Cela pose aussi la question de pouvoir se distinguer pour un festival, il y en a beaucoup. Comment on se distingue des autres festivals ?

Photo: Kristýna Maková
« Je crois qu’il faut trouver le bon équilibre entre tradition, lieu et capacité de regarder le présent et le futur. En ce sens-là à Paris, le festival a une tradition très longue, une identité très forte et très précise. Et c’est aussi sa force. C’est un festival qui laisse la place aux films les plus indépendants et à la recherche sur le langage, sur le cinéma avec toujours cette idée du documentaire comme du cinéma. C’est vrai qu’il faut se distinguer parmi les grands festivals mais pour les festivals de taille moyenne, c’est leur identité qui va aider les films que tu montres. »

C’était votre première année en tant que directrice artistique du festival du Cinéma du réel. Quel bilan vous en avez tirez et qu’envisagez-vous pour l’année prochaine ?
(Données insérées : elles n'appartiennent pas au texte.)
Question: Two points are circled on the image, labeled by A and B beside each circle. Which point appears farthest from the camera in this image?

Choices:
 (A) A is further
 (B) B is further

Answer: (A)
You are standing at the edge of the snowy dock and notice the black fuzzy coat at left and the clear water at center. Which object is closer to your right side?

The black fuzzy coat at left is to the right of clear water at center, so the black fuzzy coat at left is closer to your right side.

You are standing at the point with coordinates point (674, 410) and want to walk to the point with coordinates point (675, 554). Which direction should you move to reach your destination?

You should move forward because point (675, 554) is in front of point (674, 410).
« Après deux mois très difficiles et fatigants, car nous avons préparé le festival en cinq-six mois, j’ai été nommée en octobre et le festival a eu lieu en mars, je suis contente. Il y a eu une augmentation du public très forte. Le programme a été bien reçu mais avec quelques légers changements que j’ai pu proposer dans la programmation. Je vais essayer de continuer sur cette ligne, c’est-à-dire d’un côté de renforcer encore plus les liens internationaux du festival et de l’autre de renforcer les moments de rencontre dans le festival. Par exemple à Karlovy Vary, une des forces du festival, c’est vraiment la possibilité de rencontrer les professionnels. Je crois que c’est un bon choix de faire cela à Paris, les gens veulent venir à Paris, donc on va continuer dans cette direction. »

'Český Sen'
Enfin, j’aimerais savoir quel est votre rapport au cinéma documentaire tchèque. Il y a des personnalités actuellement comme Olga Sommerová ou encore Vít Klusák et Filip Remunda, qui se sont fait connaître avec Český Sen…
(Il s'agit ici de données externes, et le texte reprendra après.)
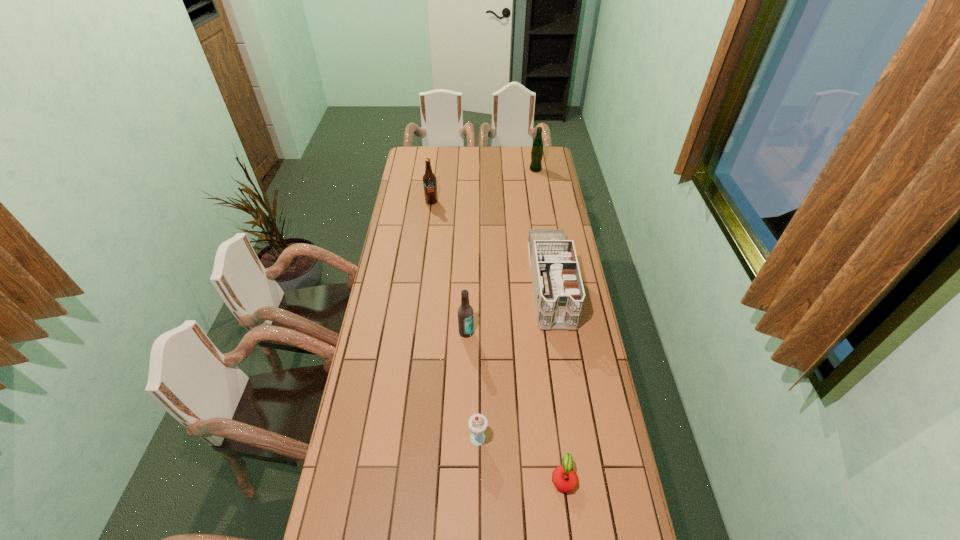 Locate an element on the screen. free point that satisfies the following two spatial constraints: 1. at the entrance of the dollhouse; 2. on the straw side of the second nearest object is located at coordinates (573, 435).

Find the location of `free spot that satisfies the following two spatial constraints: 1. at the entrance of the dollhouse; 2. on the straw side of the second nearest object`. free spot that satisfies the following two spatial constraints: 1. at the entrance of the dollhouse; 2. on the straw side of the second nearest object is located at coordinates (573, 435).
« Vous prenez l’exemple de Český Sen. Ce film a été reçu à l’étranger comme un ‘turning film’, c’est-à-dire un film qui a donné beaucoup d’attention au cinéma thèque. En ce moment, j’ai envie à Karlovy Vary de découvrir ce qui se passe en République tchèque. Ce qui est très intéressant, c’est qu’il s’agit souvent de jeunes réalisateurs. Il faut regarder les écoles, des écoles qui ont une longue tradition et qui ont été capables de se renouveler. Donc, c’est sûr que les documentaires tchèques et d’Europe de l’est sont des films auxquels il faut donner une certaine attention et pas seulement à Český Sen. Il y a aussi les films qu’ils ont fait ensuite ou ceux d’Helena Třeštíková (connue pour ses documentaires en forme de portrait réalisés sur de longues périodes) qu’on programmait toujours quand j’étais à Florence. »

'Beach Boy',  photo: Film Servis Festival Karlovy Vary
Avant de devenir la nouvelle directrice artistique du Cinéma du réel en octobre 2012, Maria Bonsanti était en effet codirectrice du festival dei Popoli à Florence. A Karlovy Vary, c’est l’œuvre Beach Boy du cinéaste Emil Langdalle qui a été récompensée dans la catégorie documentaire de moins de trente minutes. Du côté des long-métrages, c’est Roura (le Tuyau) de Vitalij Manskij qui a été distingué.